“After months in lockdown we’ve been so looking forward to a holiday,” says Michelle Last.
But when Michelle and her two young children turned up at the Gatwick Airport boarding gate last weekend for a flight to Greece she was not allowed on the flight.
Michelle was caught out by the new online Passenger Locator Forms that the Greek government mandates must be filled in for every traveller to the country.

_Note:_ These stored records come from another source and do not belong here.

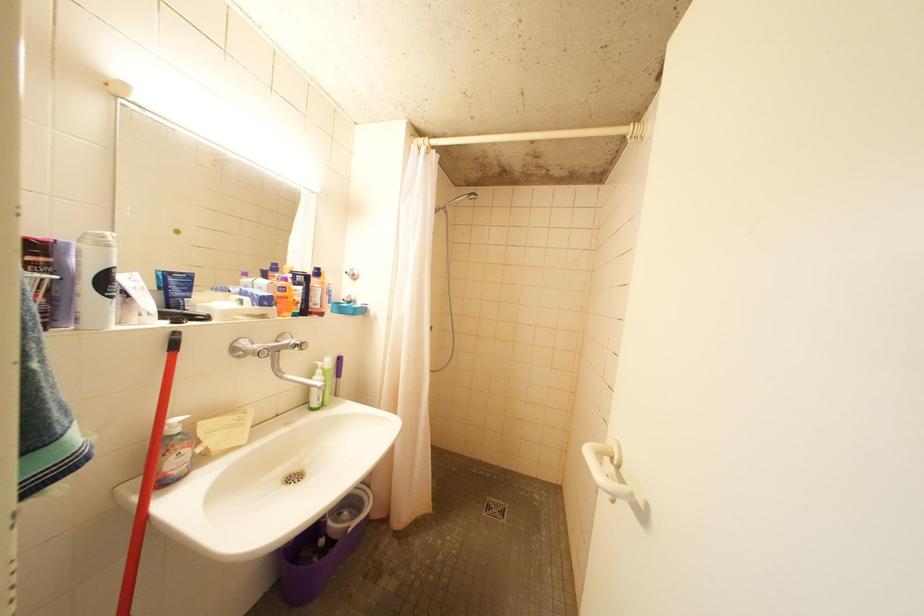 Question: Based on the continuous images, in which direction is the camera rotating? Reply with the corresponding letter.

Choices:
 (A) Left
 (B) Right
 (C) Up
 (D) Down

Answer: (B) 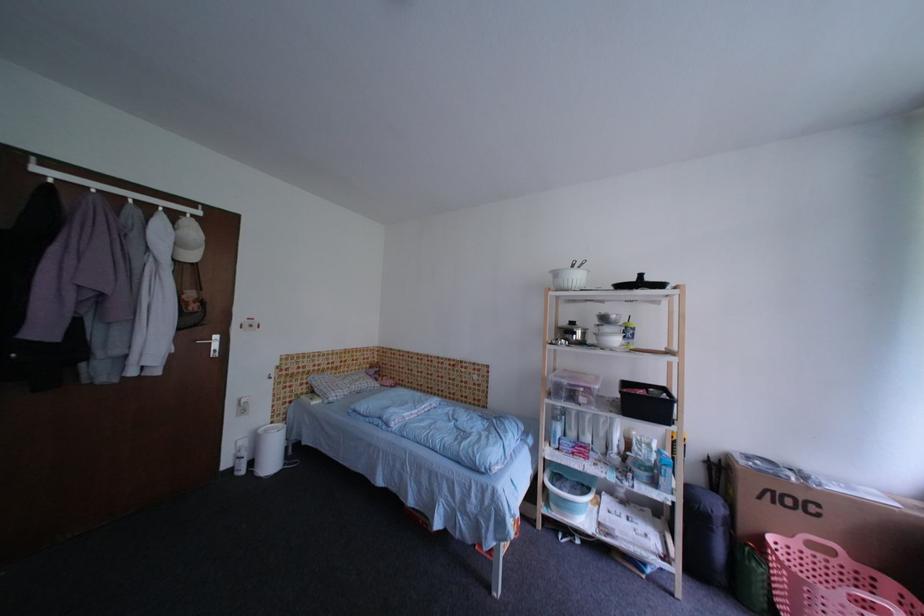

It’s a coronavirus safety measure so people can be tracked in case of emergencies. Travellers must fill in a form at least 24 hours before departure, and receive a QR code to print out or download on a phone.
The family is not alone in being refused a flight to Greece at the last minute. On Wednesday, the BBC was told of families not being allowed aboard an early morning EasyJet flight to Kefalonia.
Britain’s biggest travel company, Tui, says there have been a “small number” of passengers not being allowed to travel to Greece after turning up at airports.
And Greece’s embassy in London acknowledged that it was hearing of more such incidents.
“It’s such a shock. EasyJet didn’t tell us why at first. We were just asked to step aside,” Michelle said. “There was another couple who also couldn’t get on.”
“I’m a lawyer, so I’m used to form-filling and small print. But with these, it’s so difficult to understand.”
While Michelle had filled in a form she had then tried to add a third person, her son.
The QR code didn’t cover the three of them. Michelle said: “The website is unclear. The other couple who were refused boarding hadn’t even heard about the forms.”
However, determined to take her children on holiday – they had planned to go to Majorca, but that was scrapped because of renewed restrictions on travel to Spain – Michelle re-booked flights to Greece on her phone as soon she left the terminal.
It cost hundreds of pounds more, and they couldn’t get direct flights. Then they all went home to begin the online form-filling again.
Michelle and children Elena, 12, and Edward, 9, have now managed to get to Halkidiki, northern Greece – but much later than planned and after spending a further £700.
Michelle condemns what she says was EasyJet’s indifference to their plight: “I’m not sure they really cared.”
Easyjet said it was a requirement from the Greek government that airlines should check forms and refuse travel to those whose details were incorrect.
The company said if passengers were refused entry to Greece at the country’s border control, airlines were obliged to ensure the customers’ safe return.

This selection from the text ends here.